The United Nations has documented widespread torture in Sri Lanka. But the Australian government continues to deport asylum seekers to danger.

UN special rapporteur Ben Emmerson’s latest human rights report, released on 23 July after he visited the country last year, concludes:

“Impunity is still the rule for those responsible for the routine and systemic use of torture, and countless individuals are the victims of gross miscarriages of justice … The Tamil community remains stigmatised and disenfranchised, while the trust of other minority communities is being steadily eroded.”

The Tamils are an ethnic majority in the north and east of Sri Lanka. For decades they have been oppressed by governments representing the more numerous Sinhalese population of the south.

Hundreds of thousands have fled the country since the early 1980s. Tens of thousands have been murdered, tortured or raped by the island’s military and security forces.

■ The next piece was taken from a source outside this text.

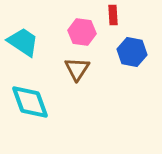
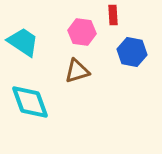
brown triangle: moved 2 px down; rotated 40 degrees clockwise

Encouraged by the 2009 military victory over the Liberation Tigers of Tamil Eelam – an organisation that fought for an independent Tamil homeland – sections of the security forces continue to harass, intimidate and torture with impunity those they deem disloyal to the Sri Lankan state or hostile to Sinhalese political and cultural domination.

During his visit, Emmerson heard “distressing testimonies of very brutal and cruel methods of torture, including beatings with sticks, the use of stress positions, asphyxiation using plastic bags drenched in kerosene, pulling out of fingernails, insertion of needles beneath the fingernails, use of various forms of water torture, suspension of individuals for several hours by their thumbs, and mutilation of genitals”.

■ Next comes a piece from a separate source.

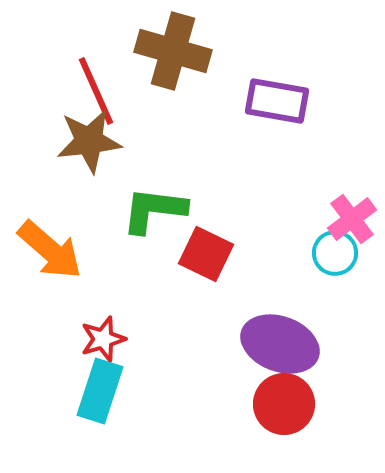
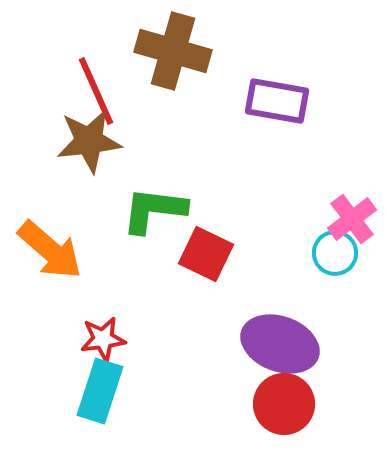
red star: rotated 9 degrees clockwise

The report’s release came a week after a 30-year-old Tamil asylum seeker, Thileepan, was separated from his wife Karthika and infant daughter Najomi, and deported to Sri Lanka by the Australian government.

Before fleeing in 2012, Thileepan had been tortured by the Sri Lankan security forces during an interrogation over his alleged association with the Tigers. He says that he was kicked, beaten with a coconut tree branch and had pins jammed into his fingernails.

The United Nations Human Rights Committee on 17 July requested that the government not deport Thileepan. But he’d already been removed. Friends of the family have set up a fundraising page to help Karthika and Najomi make ends meet now that their family has been forcibly separated (gofundme.com/support-for-karthika). 

“We tried, but we couldn’t stop Theelipan’s deportation”, Aran Mylvaganam, Tamil Refugee Council spokesperson, said on Tuesday.

“The government has made it clear that he will not be the last. We will continue to pursue every legal avenue available to keep Tamil asylum seekers here. But the laws are stacked against us.”

Despite the clear evidence of widespread abuse in Sri Lanka, the number of Tamil deportations appears to be increasing. The Tamil Refugee Council is calling for an end to Tamil deportations and for protection visas for all Tamil asylum seekers.

But the Australian immigration system is vicious, and the government is wilfully blind to the situation in Sri Lanka. It’s going to take direct action to stall deportations. Ultimately, the laws must be changed to ensure that those in need of asylum are granted it.